His exit from the room was meanwhile producing its sequel in a little incident which would have astonished Langholm considerably. Severino had been playing for nearly an hour on end, had seemed thoroughly engrossed in his own fascinating performance, and quite oblivious of the dining and smoking going on around him according to the accepted ease and freedom of the club. Yet no sooner was Langholm gone than the pianist broke off abruptly and joined the group which the other had deserted.

"Who is that fellow?" said Severino, in English so perfect that the slight Italian accent only added a charm to his gentle voice. "I did not catch the name."

It was repeated, with such additions as may be fairly made behind a man's back.

"A dashed good fellow, who writes dashed bad novels," was one of these.
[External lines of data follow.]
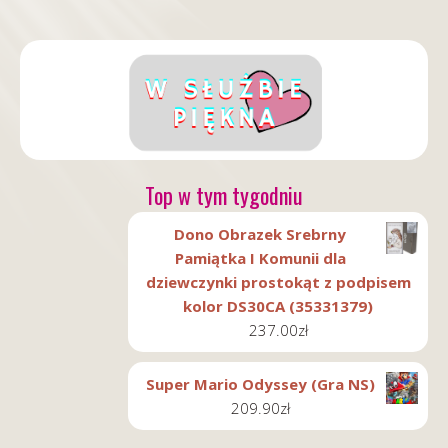
Top w tym tygodniu
Dono Obrazek Srebrny
Pamiątka I Komunii dla
dziewczynki prostokąt z podpisem
kolor DS30CA (35331379)
237.00
zł
Super Mario Odyssey (Gra NS)
209.90
zł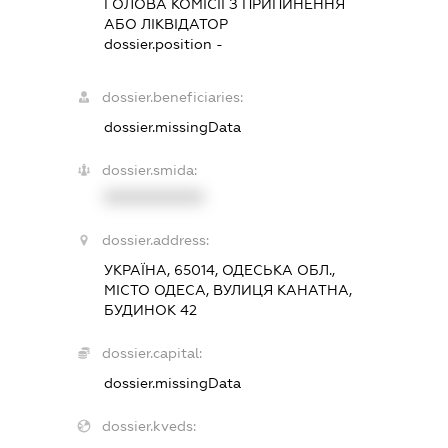
ГОЛОВА КОМІСІЇ З ПРИПИНЕННЯ
АБО ЛІКВІДАТОР
dossier.position -
dossier.beneficiaries:
dossier.missingData
dossier.smida:
XXXXXXXXXX
dossier.address:
УКРАЇНА, 65014, ОДЕСЬКА ОБЛ.,
МІСТО ОДЕСА, ВУЛИЦЯ КАНАТНА,
БУДИНОК 42
dossier.capital:
dossier.missingData
dossier.kveds:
"You forget!" said another. "He is the 'well-known novelist' who is going the rounds as a neighbor and friend of Mrs.--"

Looks from Venn and the doctor cut short the speech, but not before its import had come home to the young Italian, whose hollow cheeks flushed a dusky brown, while his sunken eyes caught fire. In an instant he was on his feet, with no attempt to hide his excitement, and still less to mask the emotion that was its real name.

"He knows her, do you tell me? He knows Mrs. Minchin--"

"Or whatever her name is now; yes; so he says."

"And what is her name?"

"He won't say."

"Nor where she lives?"


"Then where does he live?"

"None of us know that either; he's the darkest horse in the club."

Venn agreed with this speaker, some little bitterness in his tone. Another stood up for Langholm.

"We should be as dark," said he, "if we had married Gayety choristers, and they had left us, and we went in dread of their return!"

They sum up the life tragedies pretty pithily, in these clubs.

"He was always a silly ass about women," rejoined Langholm's critic, summing up the man. "So it's Mrs. Minchin now!"

The name acted like magic upon young Severino. His attention had wandered. In an instant it was more eager than before.

"If you don't know where he lives in the country," he burst out, "where is he staying in town?"

"We don't know that either."

"Then I mean to find out!"

And the pale musician rushed from the room, in pursuit of the man who had been all day pursuing him.